Unlike most people, who go off to work and get a break from their significant others, you work with yours. Spending nearly all your waking hours with the same person and keeping your sanity is possible, assuming you handle yourself right.
Randy and Angie Stocklin would know. As founders of Greenwood, Indiana-based One Click Ventures, an e-commerce retail company that in September launched its third online eyewear brand, felix + iris, the couple have been business partners since 2005, when they began selling eyewear out of their home office. Today, their company has grown to 65 employees and they say they couldn't have done it without each other. Here's their advice.
Delineate your roles and responsibilities.
As CEO, Randy concentrates on the company's vision, strategic direction, and financials, whereas Angie as COO handles operations, customer happiness, and merchandising. The duo say their individual strengths are complementary and their skill sets don't overlap too much, so they don't worry about stepping on each other's toes. "But if there was more overlap, it would have been critical to define those responsibilities early on," Randy says.

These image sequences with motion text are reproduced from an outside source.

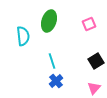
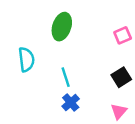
pink square: (89, 24) -> (123, 35), moved
cyan semicircle: (23, 36) -> (26, 59), moved

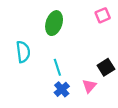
pink square: (123, 35) -> (103, 15), moved
pink triangle: (119, 111) -> (89, 86), moved

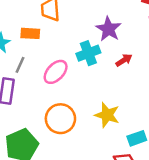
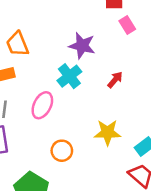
red arrow: (124, 60) -> (115, 80), moved
orange circle: (60, 119) -> (62, 151), size x0.7

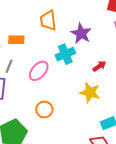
orange trapezoid: (18, 44) -> (48, 20), moved
yellow star: (107, 132) -> (90, 92), moved

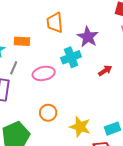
pink ellipse: (39, 71) -> (44, 73), turned 35
yellow star: (90, 92) -> (80, 127), moved

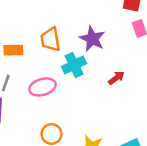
orange trapezoid: (55, 23) -> (51, 39), moved

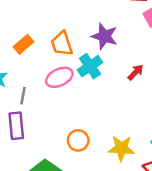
orange rectangle: (13, 50) -> (24, 44), moved, turned -30
pink ellipse: (42, 87) -> (59, 77), moved

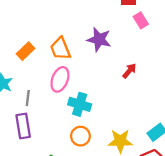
cyan cross: (90, 66) -> (80, 104), moved, turned -35
pink ellipse: (59, 77) -> (60, 79), turned -40

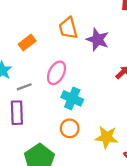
orange trapezoid: (60, 49) -> (68, 28), moved
gray line: (28, 98) -> (24, 87), turned 56

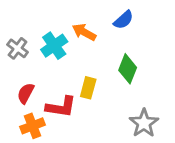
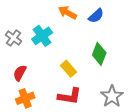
orange arrow: (84, 32) -> (67, 13), moved
yellow rectangle: (88, 88) -> (69, 69), turned -56
red L-shape: (61, 107) -> (70, 96), moved

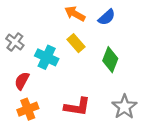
cyan cross: (42, 36) -> (47, 57), moved, turned -30
yellow rectangle: (69, 69) -> (76, 43), moved

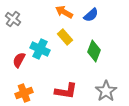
gray cross: (15, 42) -> (13, 19), moved
red semicircle: (22, 81) -> (19, 60), moved

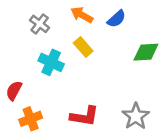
gray cross: (13, 19) -> (40, 24), moved
green diamond: (94, 51) -> (146, 52), moved, turned 65
red semicircle: (19, 60) -> (14, 91), moved

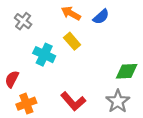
gray cross: (40, 24) -> (23, 21), moved
green diamond: (146, 52) -> (127, 71), moved
red L-shape: (84, 116) -> (73, 101), turned 40

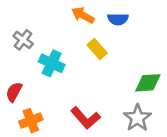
blue semicircle: (101, 17) -> (118, 19), turned 42
gray cross: (23, 21) -> (23, 40), moved
yellow rectangle: (72, 41) -> (97, 49), moved

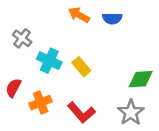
yellow rectangle: (97, 49) -> (81, 67), moved
orange cross: (31, 121) -> (41, 103), moved

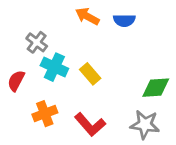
gray cross: (22, 38) -> (37, 42), moved
red semicircle: (13, 88) -> (16, 81), moved
gray star: (131, 112) -> (145, 125), turned -30

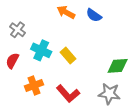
blue semicircle: (124, 20) -> (94, 15), turned 35
gray cross: (37, 42) -> (17, 30), moved

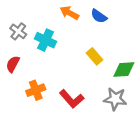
cyan cross: (41, 50) -> (45, 40), moved
yellow rectangle: (68, 56) -> (95, 56), moved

Make sure your team understands your roles and responsibilities.
"You don't want someone coming to ask me something and then I tell them 'no' so then they run and ask Randy to try to get a 'yes,'" Angie says. "We've tried to avoid that, if at all possible."
Don't undermine your spouse in front of others.
Because you know your husband or wife so well, it can be easy to fall into a personal dynamic when you're at work. "You have to be really careful not to undermine them in front of other people by calling out their weaknesses or calling them out for things that they've done," Angie says. "You need to be careful to respect the authority and power of your spouse inside the office."
Build a strong support system.
Smart entrepreneurs have good mentors and couples who are co-founders together can particular benefit from picking the brains of others in their shoes. "Entrepreneurship is a lifestyle choice," Randy says. "And then when you add doing it with your spouse, it consumes your entire life."